Some feedback I was unable to attend to included showing the outliers, which was difficult as I only provided information regarding the density of the top 100 stations' patronage. This made it extremely difficult to pinpoint outliers, which therefore resulted in me scrapping the idea entirely. I also decided against letter the user manipulate or change the data, as I found that it would be inconsistent and often incorrect if a user altered the dataset. 

As a whole, I believe that my final project resembled most of my inital vision while also fixing many of the issues my peers had with the initial draft for the code and the repository. I believe that I have successfully answered the question I asked in my inital thesis statement.

#### Evaluate your project in relation to project management

As this was my second attempt, I had much more confidence with using VScode and github repositories. I also found the coding aspect less challenging, although definitely still not my strong suite. In terms of timeline, I completed the majority of initial theory work (parts 1 and 2) on the first day. This resulted in me leaving most of the time for coding (part 3) on the second day. I finished coding on the 3rd day, and also finalised my evaluation. On the 4th day I edited and made sure that my project was ready for submission. This shows that I had no issues regarding time management due to this being my second attempt. During my first attempt, however, I took over 2 weeks to complete the task. This has been a major improvement in overall quality and in project management. Although I faced some issues with my code, I was able to quickly fix them through research in websites such as W3 schools, as well as language models such as ChatGPT, which gave me an opportunity to learn more about what I was coding, and improve my planning to become more efficient. However, with the construction of the program itself, NO AI whatsoever was used for generation.

#### Evaluate your system in in relation to its data and security
##### Is the data valid, accurate and timely? 
- The data is valid, timely and accurate, although the density values are generally estimates coming from the ABS. This was due to the time constraints that prevented me from manually gathering all the population densities. In addition, many stations (eg.

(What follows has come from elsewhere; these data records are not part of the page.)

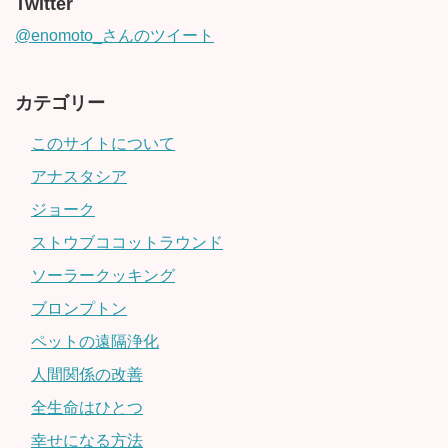
Twitter
@enomoto_さんのツイート
カテゴリー
このサイトについて
アナスタシア
ジョーク
ストウブココットラウンド
ソーラークッキング
ブロンプトン
ペットの遠隔浄化
人間関係の改善
全生命はひとつ
幸せになる方法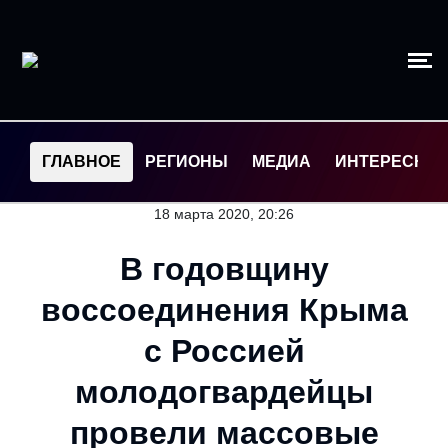
ГЛАВНОЕ
РЕГИОНЫ
МЕДИА
ИНТЕРЕСНО
18 марта 2020, 20:26
В годовщину
воссоединения Крыма
с Россией
молодогвардейцы
провели массовые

Town Hall and Central) were located in suburbs with different names to their stations (Haymarket and Sydney CBD).
##### Is it unbiased?
- Seeing as the data of train stations and density is from concrete sources and the topic does not involve many issues with bias, not being a subjective one, my project is not at all biased and has been completely objective and transparent with its sources.
##### Do we need to improve its security – if so, how? 
- Security can be improved by utilising a passcode. Seeing as this project does not require any protection due the user's inability to manipulate or change the data, this is not necessary. If it was, however, a passcode and a simple IF/Else statement would be enough to create a layer of protection. In theory, encryption could also be utilised however.
##### Could the UX be more accessible – if so, how?
- The user interface is already as accessible as possible, utilising an extremely basic form of text interface that uses numbers and letters as an input to dictate where to proceed. If it was required to be even more accessible, however, by clearly documenting and explaining the way to naviage the UI in the menu, it would be even easier to use. In addition, the lack of a keyboard and the documentation of any required installations should make it easy for anyone to use the program and view the project as a whole.